Plotting with plotnine

I’m a huge fan of ggplot2, a graphing library for R. Whenever I do any plotting in Python, I’m always just sad that I’m not using ggplot2. People have tried to clone it before and I’ve found those clones lacking. I gave it another whirl with plotnine, a new ggplot2 clone. So far, I’m really pleased.
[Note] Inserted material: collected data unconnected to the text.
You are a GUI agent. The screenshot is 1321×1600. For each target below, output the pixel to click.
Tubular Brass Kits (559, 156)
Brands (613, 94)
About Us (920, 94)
Everything has Just Worked™! The plotting code will be very clear for ggplot2 fans… if you don’t understand it, it’s out of scope for this post, but I Strongly Encourage you to look up ggplot2 and play with it!

# Convert back to datetime so plotnine can understand it
rows["start_time"] = pd.to_datetime(rows["start_time"], format='%H:%M:%S')
rows["end_time"] = pd.to_datetime(rows["end_time"], format='%H:%M:%S')

# Make the plot.
plot = (ggplot(aes(x="start_date",), data=rows)
  + geom_linerange(aes(ymin = "start_time", ymax = "end_time"))
  + scale_x_date(name="", date_labels="%b", expand=(0, 0)) 
  + scale_y_datetime(date_labels="%H:%M",
                     expand=(0, 0, 0, 0.0001))  # remove the margins
  + ggtitle("Baby Sleep Times")
  + theme_minimal() 
  + theme(plot_background=element_rect(color="white"))  # white, not transparent
)

# Save it!
ggsave(plot, "fig/lineplot_python.png", width=6.96, height=5.51, units="in", dpi=300)

Summary and Comments

I should note that there’s clearly some missing data in the image. We didn’t track lots of naps, and a few days have no data at all. That said, some clear patterns emerge. During the first few days, sleep is all over the place, but gradually settles into a routine. Later, nighttime wake-ups become fewer and shorter.

In terms of the coding work, plotnine worked great, and I look forward to using it in more projects. As with most things in life, some small tweaks took the most time. In particular, I messed around with the timestamp formatting a lot and spent LOTS of time Googling to figure out how to remove some margins, which I found particularly ugly.